WHAT YOU NEED TO DO = The data must be given again exactly as written, with all images omitted.

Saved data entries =
Content starts
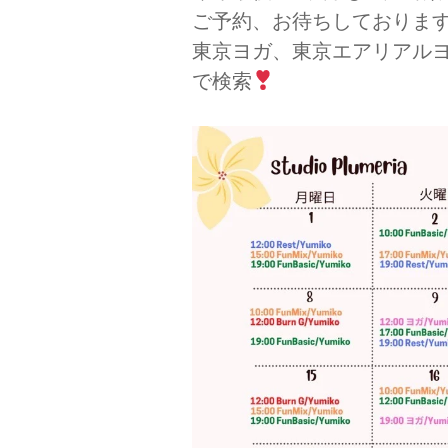
ご予約、お待ちしておりま
東京ヨガ、東京エアリアル
で検索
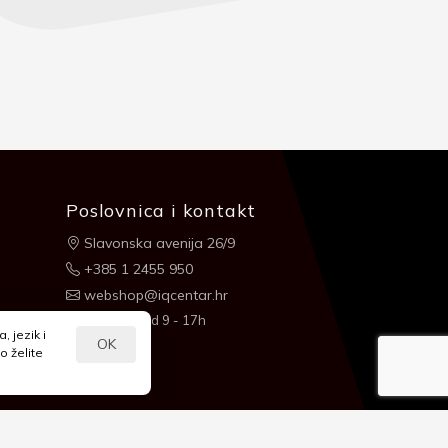
Poslovnica i kontakt
Slavonska avenija 26/9
+385 1 2455 950
webshop@iqcentar.hr
Pon - Pet od 9 - 17h
 jezik i
OK
o želite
Content ends
RESULT =
ご予約、お待ちしておりま
東京ヨガ、東京エアリアル
で検索
Poslovnica i kontakt
Slavonska avenija 26/9
+385 1 2455 950
webshop@iqcentar.hr
Pon - Pet od 9 - 17h
 jezik i
OK
o želite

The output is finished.